New Delhi, Dec 17: Supreme Court of India has made critical observations regarding an earlier order of Jammu & Kashmir High Court, which asserted the state’s ‘sovereign’ character in a bold manner. The apex court made it clear that Jammu & Kashmir’s sovereignty lies within the Constitution of India. The top judiciary further remarked that J&K also extracts its sovereignty from the Constitution of Jammu & Kashmir. However, the latter lies subservient to the Constitution of India. Supreme Court mince no words to declare that citizens of Jammu & Kashmir are “Indians first”.
The bench of Justices Rohinton Nariman and Kurien Joseph reiterated that Jammu & Kashmir is an integral part of Union of India, and draw its rights in accordance to the quasi-federal structure of the polity, along with the exceptions granted to it under Constitution of India. The bench also made it clear that residents of Jammu & Kashmir, although being described as permanent citizens of J&K, would be considered as Indian citizens. They would not be granted dual citizenship, as mandated in certain federal polities across the world.
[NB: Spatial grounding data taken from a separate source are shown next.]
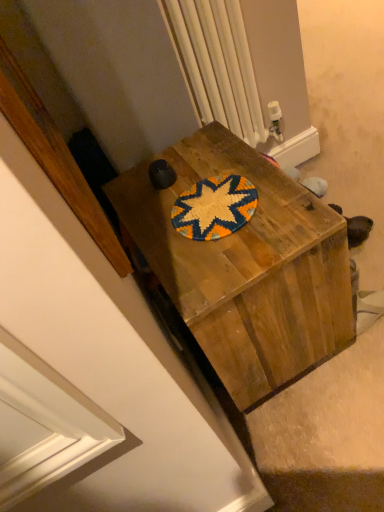 You are a GUI agent. You are given a task and a screenshot of the screen. Output one action in this format:
    pyautogui.click(x=<x>, y=<y>)
    Task: Click on the free space in front of wooden desk at center
    
    Given the screenshot: What is the action you would take?
    pyautogui.click(x=322, y=431) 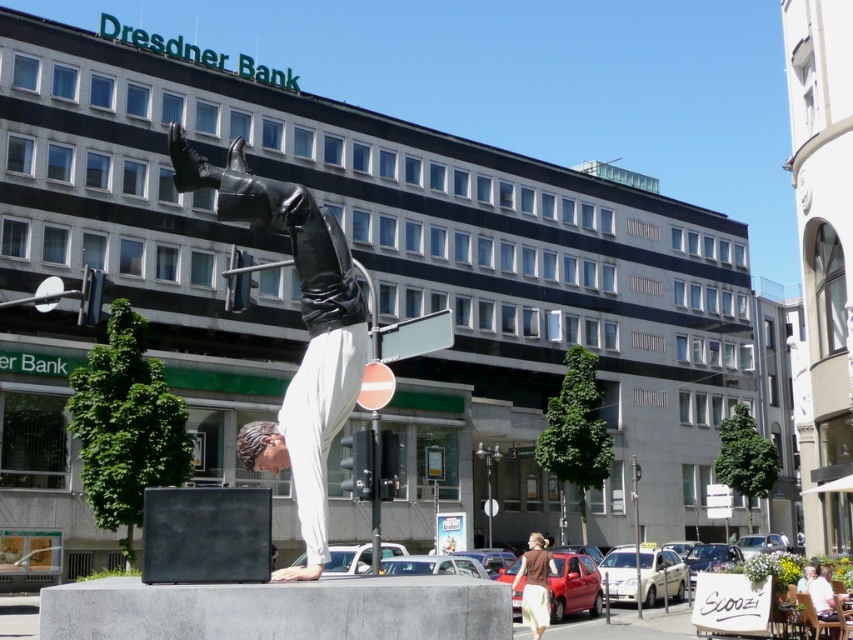 Question: Considering the relative positions of polished bronze statue at center and brown cotton shirt at lower center in the image provided, where is polished bronze statue at center located with respect to brown cotton shirt at lower center?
“It is clear that the state of Jammu & Kashmir has no vestige of sovereignty outside the Constitution of India and its own Constitution, which is subordinate to the Constitution of India… they (residents of state) are governed first by the Constitution of India and also by the Constitution of Jammu & Kashmir,” the bench was quoted as saying by The Indian Express.

The J&K High Court, in its earlier order, asserted that the “sovereign character” of Jammu & Kashmir cannot be challenged or abridged. The HC bench of Justices Muzaffar Hussain Attar and Ali Mohammad Magrey cited Article 35 (A) of the constitution to validate their point. Article 35 (A), along with Article 370, preserves the special status of Jammu & Kashmir, and prevents non-permanent citizens (those residing outside J&K) from buying properties in the state.

State Bank of India (SBI), country’s biggest lender, raised apprehensions and moved the Supreme Court. Securitisation and Reconstruction of Financial Assets and Enforcement of Security Interest Act, 2002 (SARFAESI Act), which is used by SBI to attach properties of defaulters, contradicts the special status granted to Jammu & Kashmir.